После каждого съемочного дня мы стремились в Кратово, на дачу, потому что взяли нового пса. Взяли еще совсем щенком и хотели его вырастить сами. Весь первый сезон проекта мы ночевали за городом. Сейчас, когда закончился уже третий проект, нет сил ездить за город каждую ночь.

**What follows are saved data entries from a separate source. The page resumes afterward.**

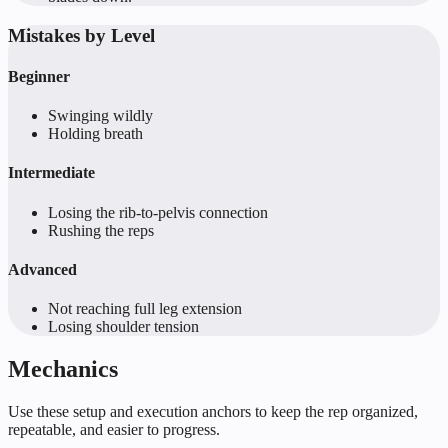
Mistakes by Level
Beginner
Swinging wildly
Holding breath
Intermediate
Losing the rib-to-pelvis connection
Rushing the reps
Advanced
Not reaching full leg extension
Losing shoulder tension
Mechanics
Use these setup and execution anchors to keep the rep organized,
repeatable, and easier to progress.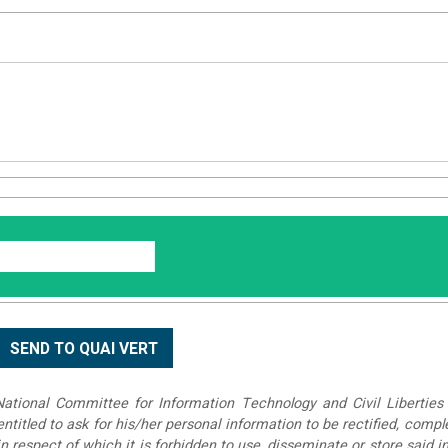
tional Committee for Information Technology and Civil Liberties 
 entitled to ask for his/her personal information to be rectified, compl
in respect of which it is forbidden to use, disseminate or store said 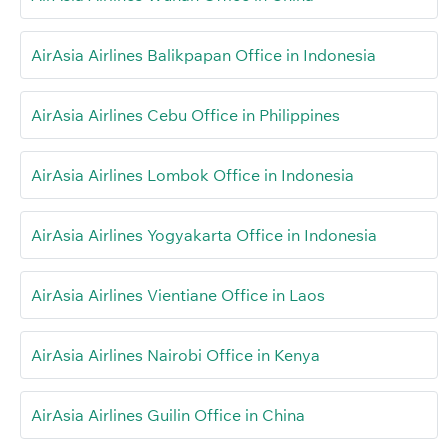
AirAsia Airlines Balikpapan Office in Indonesia
AirAsia Airlines Cebu Office in Philippines
AirAsia Airlines Lombok Office in Indonesia
AirAsia Airlines Yogyakarta Office in Indonesia
AirAsia Airlines Vientiane Office in Laos
AirAsia Airlines Nairobi Office in Kenya
AirAsia Airlines Guilin Office in China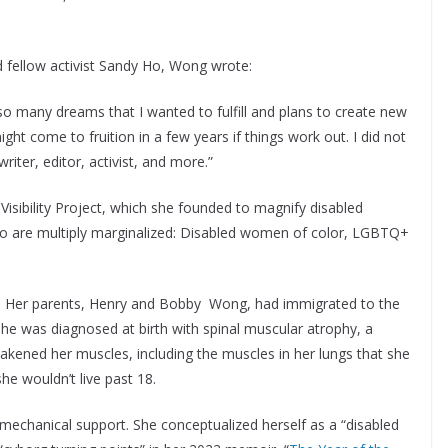
 fellow activist Sandy Ho, Wong wrote:
e so many dreams that I wanted to fulfill and plans to create new
ght come to fruition in a few years if things work out. I did not
writer, editor, activist, and more.”
Visibility Project, which she founded to magnify disabled
 who are multiply marginalized: Disabled women of color, LGBTQ+
. Her parents, Henry and Bobby Wong, had immigrated to the
he was diagnosed at birth with spinal muscular atrophy, a
kened her muscles, including the muscles in her lungs that she
he wouldn’t live past 18.
mechanical support. She conceptualized herself as a “disabled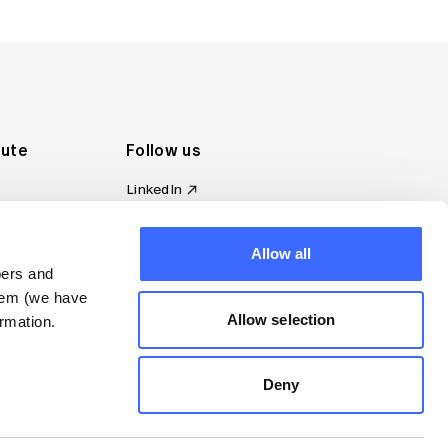
tute
Follow us
LinkedIn
al Standards
Instagram
ion
Facebook
omplaint
Allow all
YouTube
bers and
d governance
them (we have
s
Allow selection
rmation.
Deny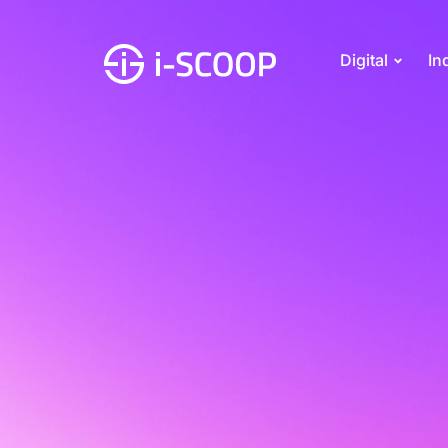
Digital
In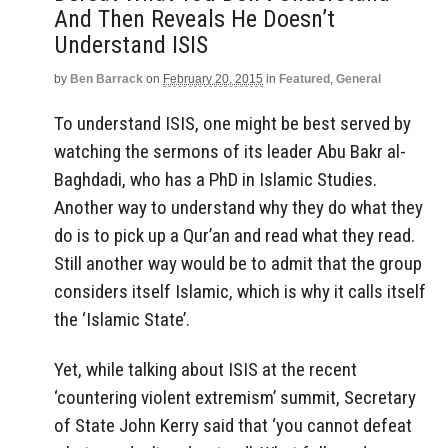
And Then Reveals He Doesn’t
Understand ISIS
by
Ben Barrack
on
February 20, 2015
in
Featured
,
General
To understand ISIS, one might be best served by
watching the sermons of its leader Abu Bakr al-
Baghdadi, who has a PhD in Islamic Studies.
Another way to understand why they do what they
do is to pick up a Qur’an and read what they read.
Still another way would be to admit that the group
considers itself Islamic, which is why it calls itself
the ‘Islamic State’.
Yet, while talking about ISIS at the recent
‘countering violent extremism’ summit, Secretary
of State John Kerry said that ‘you cannot defeat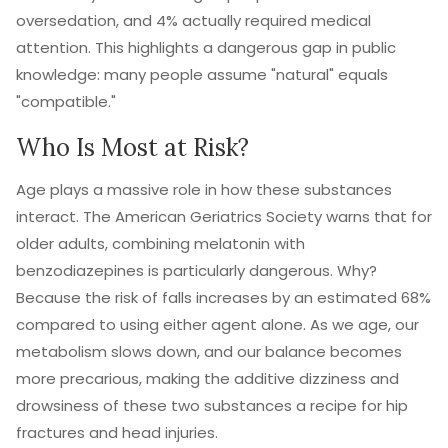
oversedation, and 4% actually required medical
attention. This highlights a dangerous gap in public
knowledge: many people assume "natural" equals
"compatible."
Who Is Most at Risk?
Age plays a massive role in how these substances
interact. The American Geriatrics Society warns that for
older adults, combining melatonin with
benzodiazepines is particularly dangerous. Why?
Because the risk of falls increases by an estimated 68%
compared to using either agent alone. As we age, our
metabolism slows down, and our balance becomes
more precarious, making the additive dizziness and
drowsiness of these two substances a recipe for hip
fractures and head injuries.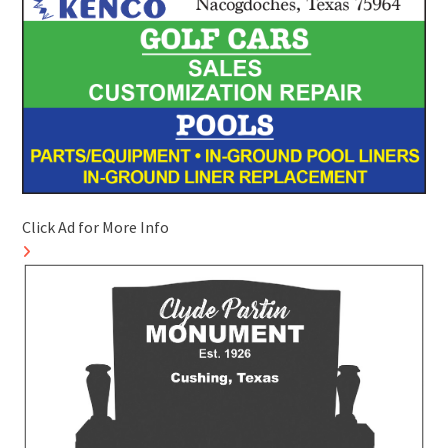
Click Ad for More Info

Главное, что запомнилось из первого сезона, так это четкая организация. Впервые мне не надо было никуда звонить, ничего утрясать. Я за последние годы привыкла, что в театре все время что-то необходимо доставать и утрясать. А тут все идеально распланировано без тебя, только катайся. Как это здорово! Помню, сняли первый или второй сюжет. В Москве стояла в это время жуткая жара, духота в павильоне чудовищная. Кто-то сидит рядом и рассказывает мне, как он отдыхал на островах, плавал в океане. А я слушаю вполуха и думаю: какое же счастье, что я могу катать свой любимый номер в этом душном павильоне, провести здесь целый день, и мне это ужасно нравится.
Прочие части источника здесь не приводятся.